Computational fluid dynamics, usually abbreviated CFD, is the subject in which the calculation of solutions to the basic equations of fluid mechanics is achieved using a computer. In this sense, CFD is a subfield of fluid mechanics, but one that relies heavily on developments in fields outside of fluid mechanics proper, in particular numerical analysis and computer science. CFD is sometimes called numerical fluid mechanics.

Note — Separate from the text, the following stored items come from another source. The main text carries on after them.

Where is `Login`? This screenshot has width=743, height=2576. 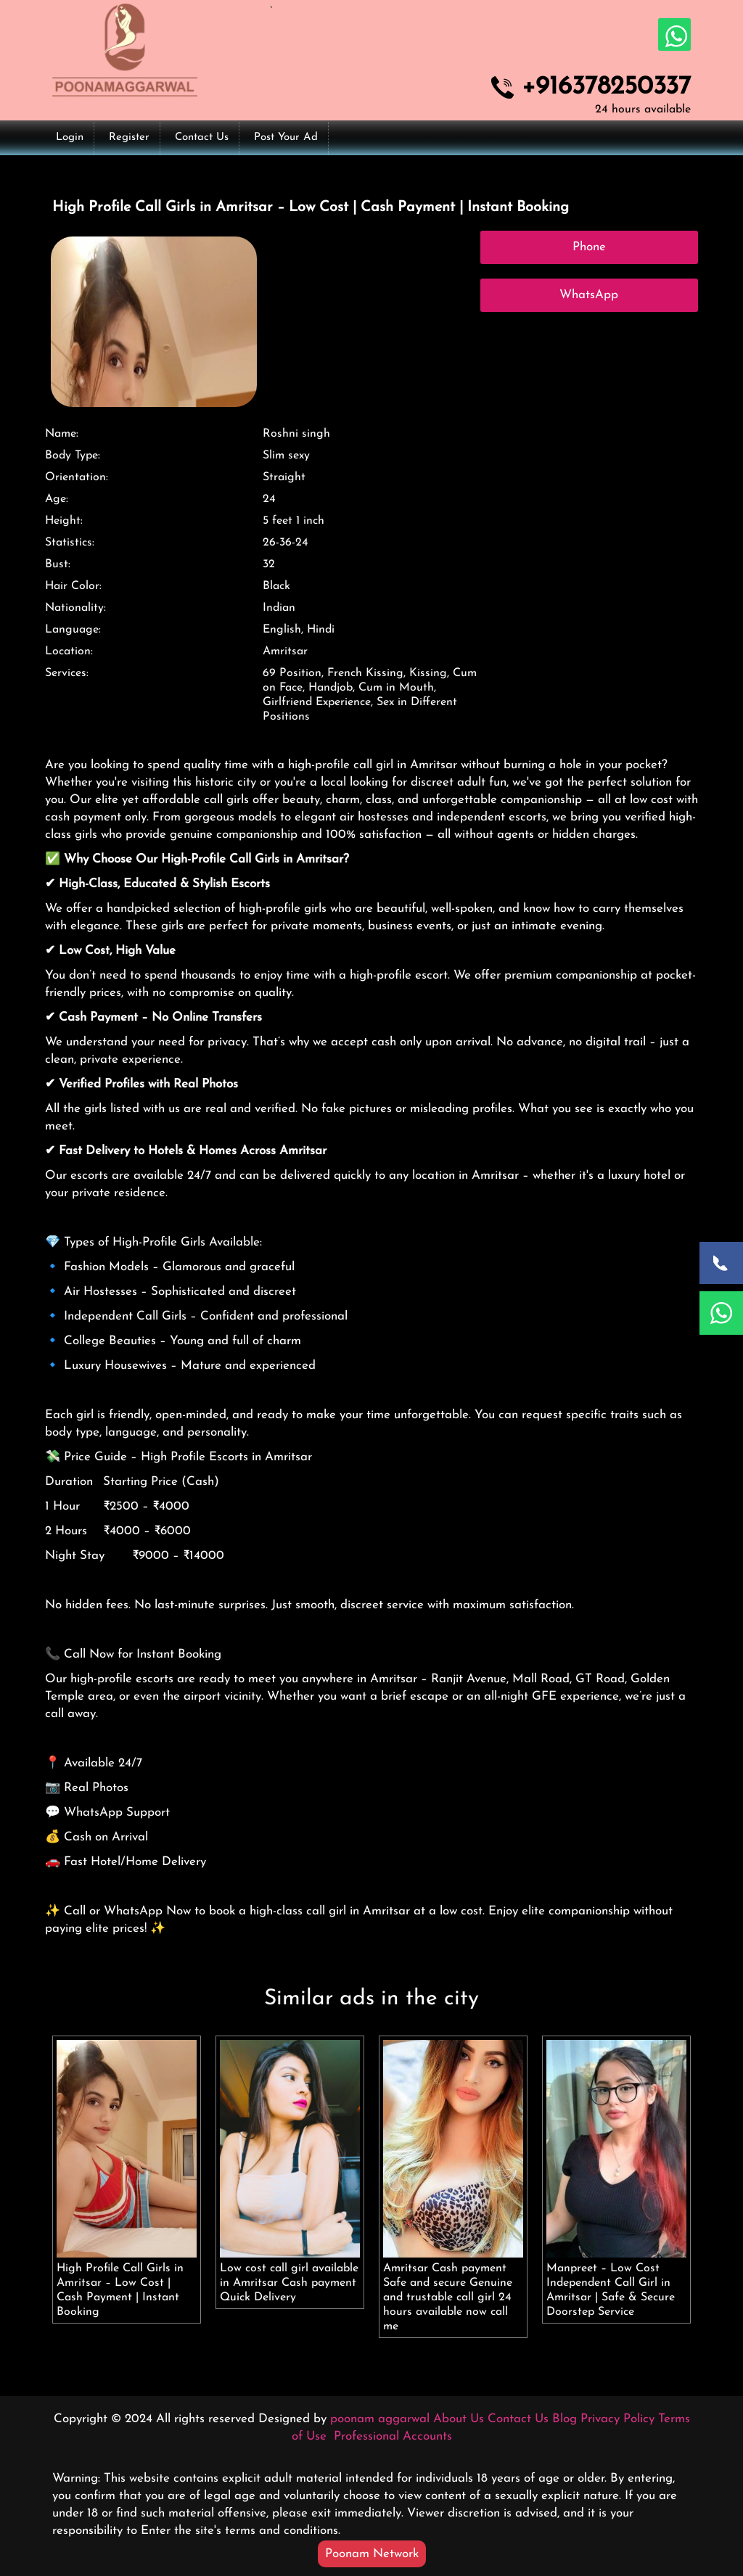 Login is located at coordinates (69, 137).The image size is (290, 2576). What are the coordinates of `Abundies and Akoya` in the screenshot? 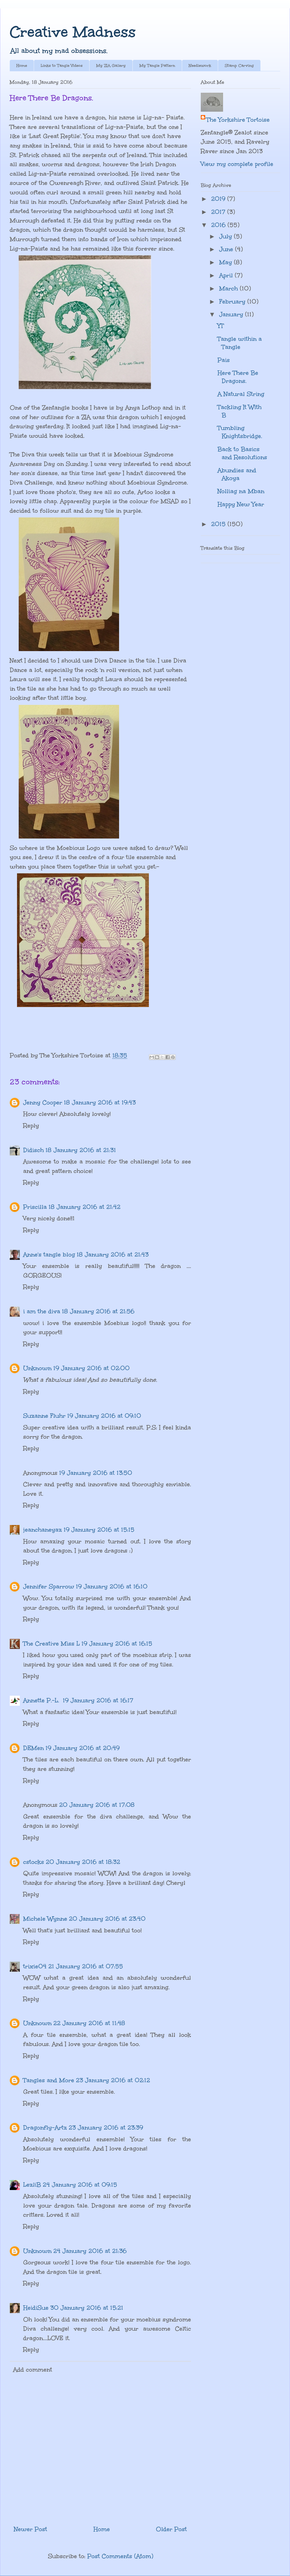 It's located at (237, 474). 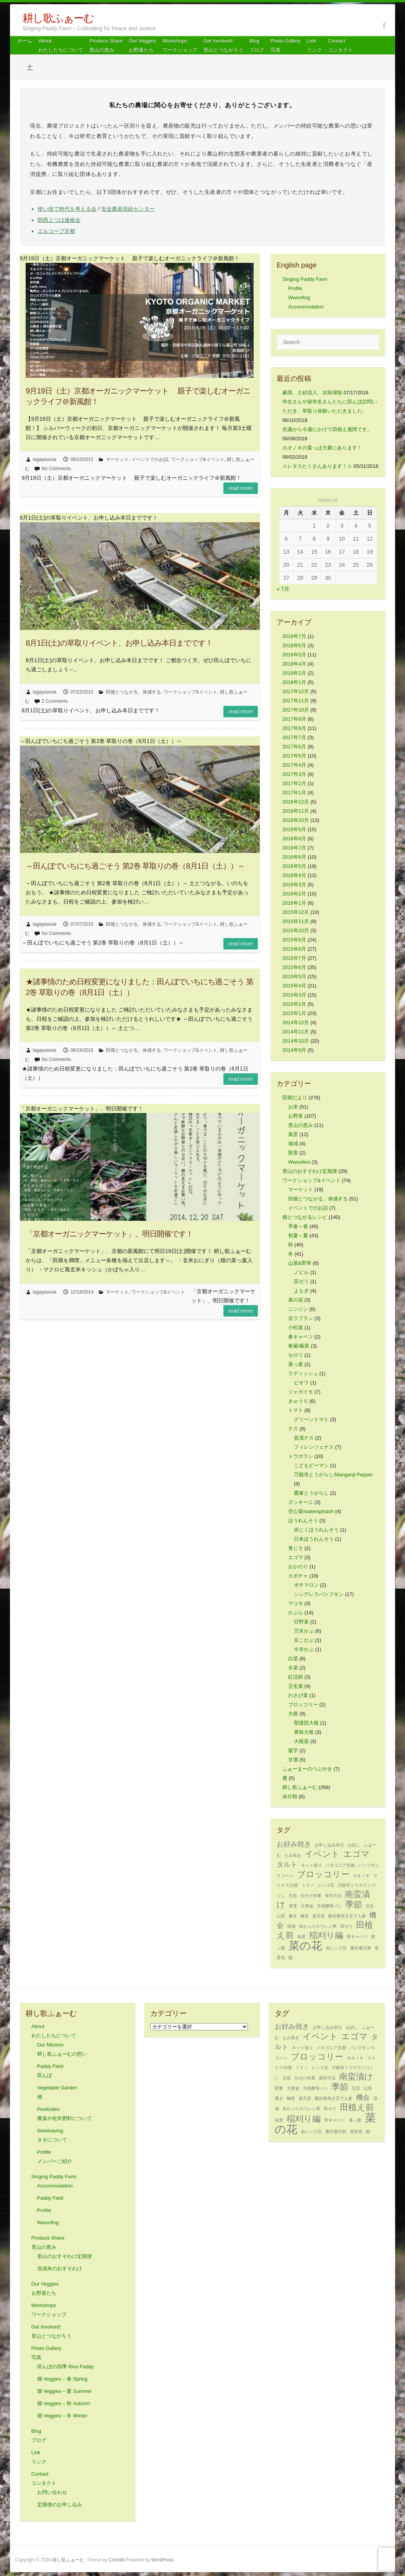 I want to click on 2015年3月, so click(x=294, y=995).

It is a prevailing view that the computer revolution has produced a “third mode” of scientific investigation, often called scientific computing or computational science, that today enters on a par with the more established modes of (theoretical) analysis and (laboratory) experimentation. CFD is this new “third mode” of doing fluid mechanics.
The Nature of CFD
Our objective is to explore CFD from a basic science perspective. We take as a given the power and elegance of analytical reasoning in fluid mechanics, and the precision and persuasiveness of well-executed experiments and observations. We wish to demonstrate that CFD has ingredients from both these traditional ways of doing fluid mechanics, and, furthermore, injects a set of unique viewpoints, challenges and perspectives. The subject has many very new aspects, due in large part to the rapid and recent development of computer technology. Yet it also has considerable historical and intellectual depth with many contributions of great beauty and profundity that derive directly from cornerstone developments in mathematical analysis and physical theory.
There is often a very special flavor to a CFD investigation. Sometimes this arises from the unique combination of trying to describe a continuum using a finite set of states (and, thus, ideas from discrete mathematics). On other occasions one has the challenge to address a question that is still too difficult for conventional analysis and is largely inaccessible to laboratory experiments. An example of this kind is whether the three-dimensional Euler equations for incompressible flow generate singularities in a finite time starting from smooth initial data. In a computation we can often impose a constraint or symmetry that is very difficult to achieve or maintain experimentally, such as exactly two-dimensional flow. In a computation we can increase the nonlinearity in the problem gradually, from a regime conforming to a linearized description, that is usually amenable to analysis, to a weakly nonlinear regime (where analysis typically is much harder), and finally, to a fully nonlinear range (where analytical understanding may be altogether lacking).